A case in point is the ordeal meted out to an elderly woman at the Abule Egba area of Lagos on May 7. Based on some seemingly spurious claims of attempting to kidnap a child, the woman was thoroughly beaten, stripped naked and dumped inside the gutter. Not quite done with that ignominious treatment, she was later brought out, doused with petrol and set alight. The police, who managed to arrive at the scene and tried to rescue her, were reportedly engaged in a free-for-all, while the woman burnt to ashes. This can only happen in a society that has lost its soul.

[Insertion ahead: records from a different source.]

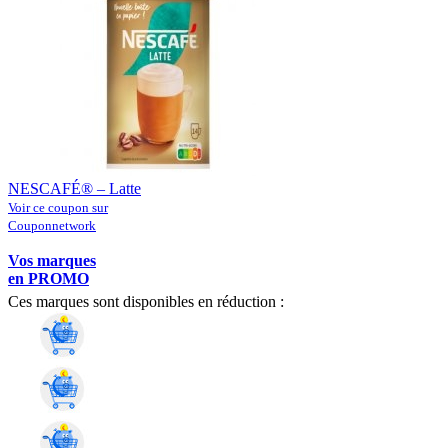
NESCAFÉ® – Latte
Voir ce coupon sur
Couponnetwork
Vos marques
en PROMO
Ces marques sont disponibles en réduction :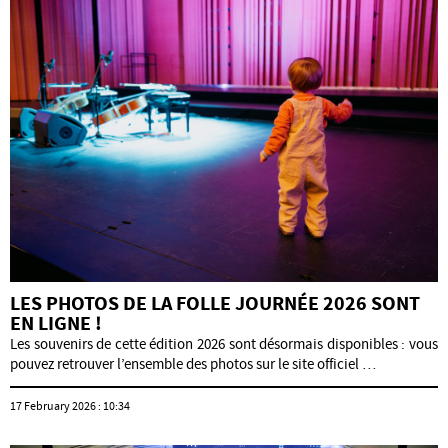
LES PHOTOS DE LA FOLLE JOURNÉE 2026 SONT
EN LIGNE !
Les souvenirs de cette édition 2026 sont désormais disponibles : vous
pouvez retrouver l’ensemble des photos sur le site officiel …
17 February 2026 : 10:34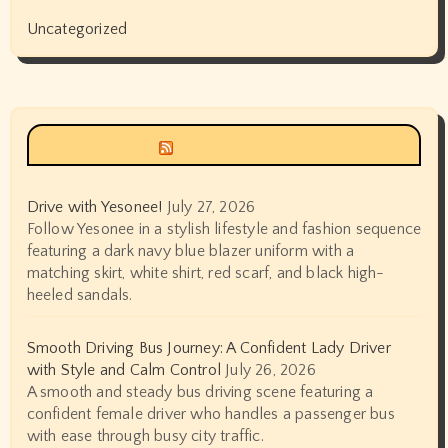
Uncategorized
Siyax world
Drive with Yesonee!
July 27, 2026
Follow Yesonee in a stylish lifestyle and fashion sequence
featuring a dark navy blue blazer uniform with a
matching skirt, white shirt, red scarf, and black high-
heeled sandals.
Smooth Driving Bus Journey: A Confident Lady Driver
with Style and Calm Control
July 26, 2026
A smooth and steady bus driving scene featuring a
confident female driver who handles a passenger bus
with ease through busy city traffic.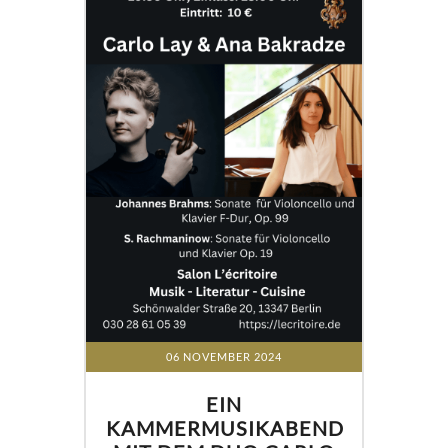
06 NOVEMBER 2024
EIN
KAMMERMUSIKABEND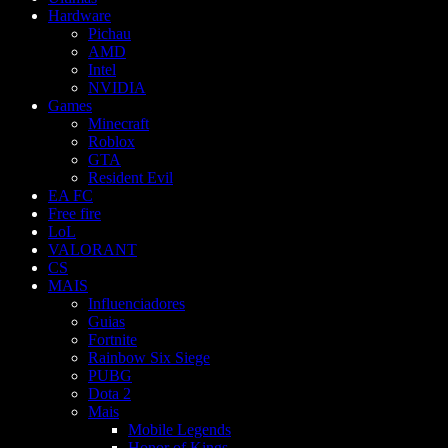
Hardware
Pichau
AMD
Intel
NVIDIA
Games
Minecraft
Roblox
GTA
Resident Evil
EA FC
Free fire
LoL
VALORANT
CS
MAIS
Influenciadores
Guias
Fortnite
Rainbow Six Siege
PUBG
Dota 2
Mais
Mobile Legends
Honor of Kings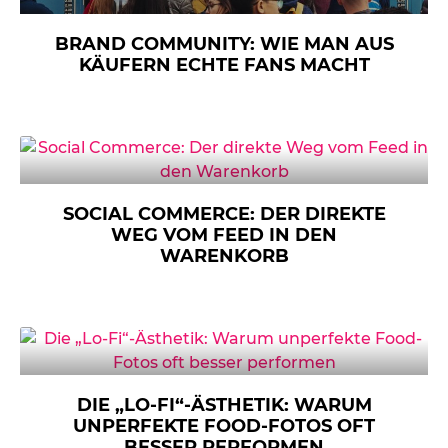
BRAND COMMUNITY: WIE MAN AUS
KÄUFERN ECHTE FANS MACHT
SOCIAL COMMERCE: DER DIREKTE
WEG VOM FEED IN DEN
WARENKORB
DIE „LO-FI“-ÄSTHETIK: WARUM
UNPERFEKTE FOOD-FOTOS OFT
BESSER PERFORMEN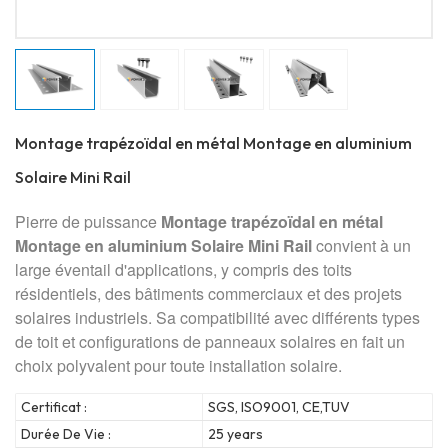
Montage trapézoïdal en métal Montage en aluminium
Solaire Mini Rail
Pierre de puissance
Montage trapézoïdal en métal
Montage en aluminium Solaire Mini Rail
convient à un
large éventail d'applications, y compris des toits
résidentiels, des bâtiments commerciaux et des projets
solaires industriels. Sa compatibilité avec différents types
de toit et configurations de panneaux solaires en fait un
choix polyvalent pour toute installation solaire.
Certificat :
SGS, ISO9001, CE,TUV
Durée De Vie :
25 years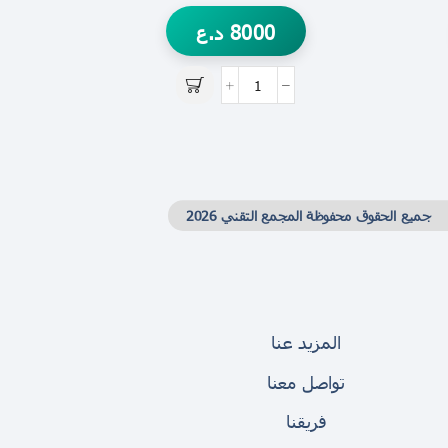
8000
د.ع
جميع الحقوق محفوظة المجمع التقني 2026
المزيد عنا
تواصل معنا
فريقنا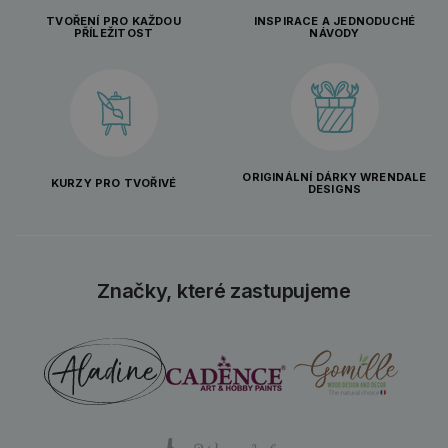
TVOŘENÍ PRO KAŽDOU
INSPIRACE A JEDNODUCHÉ
PŘÍLEŽITOST
NÁVODY
ORIGINÁLNÍ DÁRKY WRENDALE
KURZY PRO TVOŘIVÉ
DESIGNS
Značky, které zastupujeme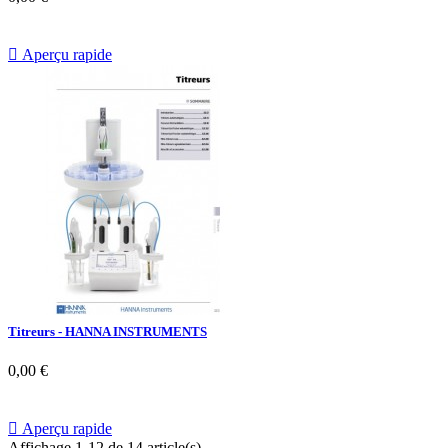

Aperçu rapide
Titreurs - HANNA INSTRUMENTS
0,00 €

Aperçu rapide
Affichage 1-12 de 14 article(s)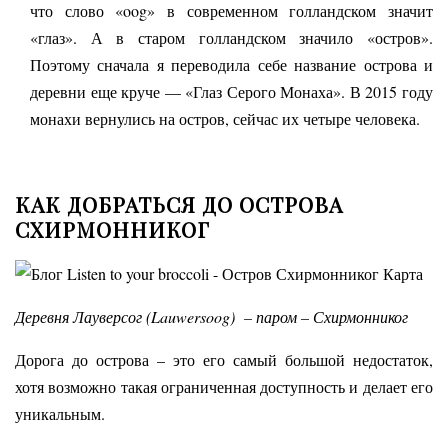
что слово «oog» в современном голландском значит
«глаз». А в старом голландском значило «остров».
Поэтому сначала я переводила себе название острова и
деревни еще круче — «Глаз Серого Монаха». В 2015 году
монахи вернулись на остров, сейчас их четыре человека.
КАК ДОБРАТЬСЯ ДО ОСТРОВА
СХИРМОННИКОГ
Деревня Лауверсог (Lauwersoog) – паром – Схирмонниког
Дорога до острова – это его самый большой недостаток,
хотя возможно такая ограниченная доступность и делает его
уникальным.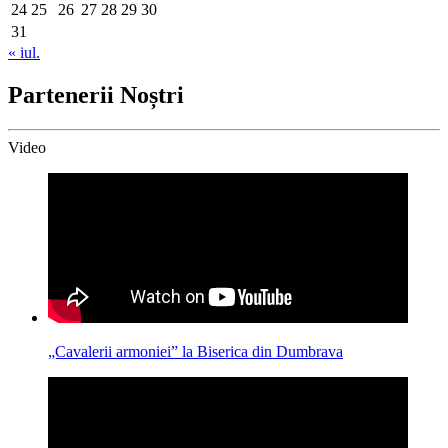
24
25
26
27
28
29
30
31
« iul.
Partenerii Noștri
Video
„Cavalerii armoniei” la Biserica din Dumbrava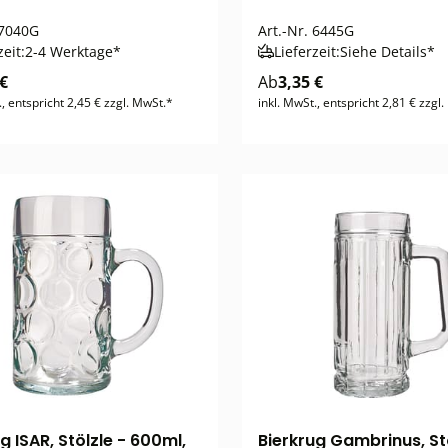
7040G
Art.-Nr.
6445G
zeit:
2-4 Werktage*
Lieferzeit:
Siehe Details*
 €
Ab
3,35 €
., entspricht 2,45 € zzgl. MwSt.*
inkl. MwSt., entspricht 2,81 € zzgl
g ISAR, Stölzle - 600ml,
Bierkrug Gambrinus, Stö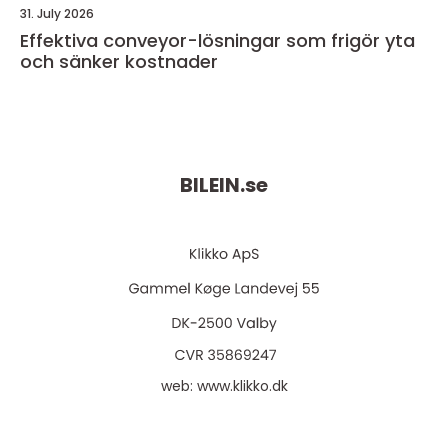
31. July 2026
Effektiva conveyor-lösningar som frigör yta
och sänker kostnader
BILEIN.
se
web:
www.klikko.dk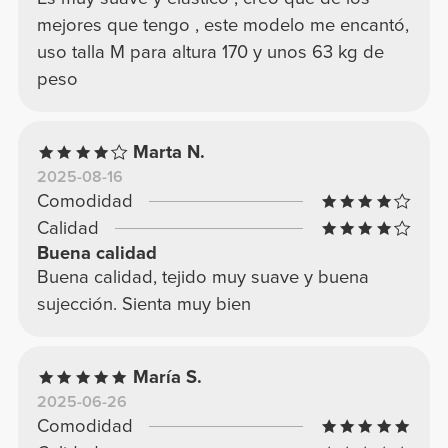
mejores que tengo , este modelo me encantó,
uso talla M para altura 170 y unos 63 kg de
peso
Marta N.
2025-08-16
Comodidad
Calidad
Buena calidad
Buena calidad, tejido muy suave y buena
sujección. Sienta muy bien
María S.
2025-06-26
Comodidad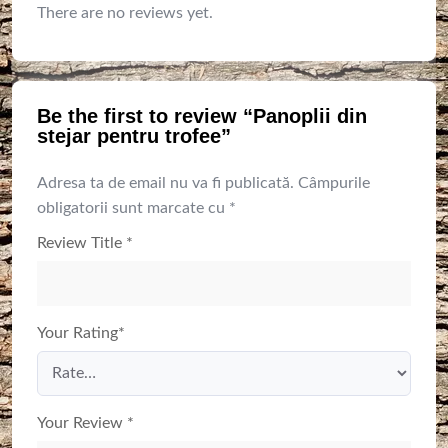
There are no reviews yet.
Be the first to review “Panoplii din
stejar pentru trofee”
Adresa ta de email nu va fi publicată.
Câmpurile
obligatorii sunt marcate cu
*
Review Title
*
Your Rating
*
Your Review
*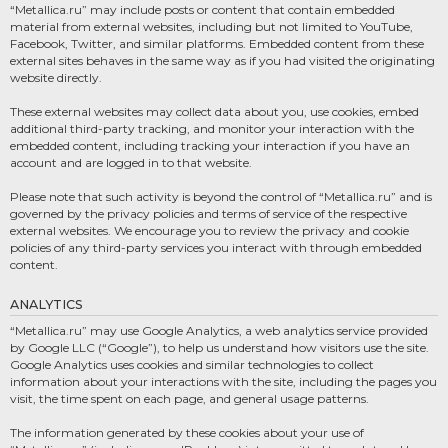
“Metallica.ru” may include posts or content that contain embedded
material from external websites, including but not limited to YouTube,
Facebook, Twitter, and similar platforms. Embedded content from these
external sites behaves in the same way as if you had visited the originating
website directly.
These external websites may collect data about you, use cookies, embed
additional third-party tracking, and monitor your interaction with the
embedded content, including tracking your interaction if you have an
account and are logged in to that website.
Please note that such activity is beyond the control of “Metallica.ru” and is
governed by the privacy policies and terms of service of the respective
external websites. We encourage you to review the privacy and cookie
policies of any third-party services you interact with through embedded
content.
ANALYTICS
“Metallica.ru” may use Google Analytics, a web analytics service provided
by Google LLC (“Google”), to help us understand how visitors use the site.
Google Analytics uses cookies and similar technologies to collect
information about your interactions with the site, including the pages you
visit, the time spent on each page, and general usage patterns.
The information generated by these cookies about your use of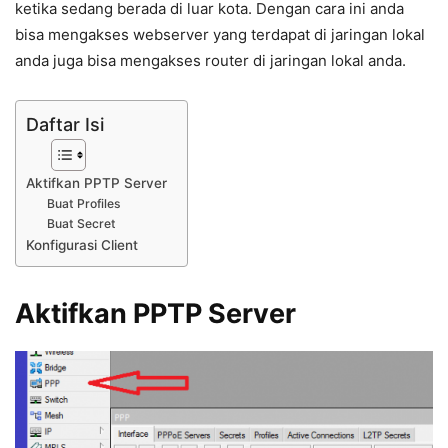
ketika sedang berada di luar kota. Dengan cara ini anda
bisa mengakses webserver yang terdapat di jaringan lokal
anda juga bisa mengakses router di jaringan lokal anda.
Daftar Isi
Aktifkan PPTP Server
Buat Profiles
Buat Secret
Konfigurasi Client
Aktifkan PPTP Server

Barely a safe distance from that scene of horror, another tragedy was averted that same day by a better-equipped set of policemen. A man was on the verge of being set ablaze on the suspicion of being a kidnapper when the policemen came to his rescue, but not without some serious battle with a stubborn mob that threatened to burn down their station. After the mob had been beaten off by the use of tear gas, a policeman was later quoted as saying, “The mob said the man was looking suspicious and thought he was a kidnapper.” Upon searching the bag he was carrying, the content revealed a Christian publication, Rhapsody of Realities, a Bible, some torch and unidentified chemicals. “That is not enough to lynch a man,” the policeman added.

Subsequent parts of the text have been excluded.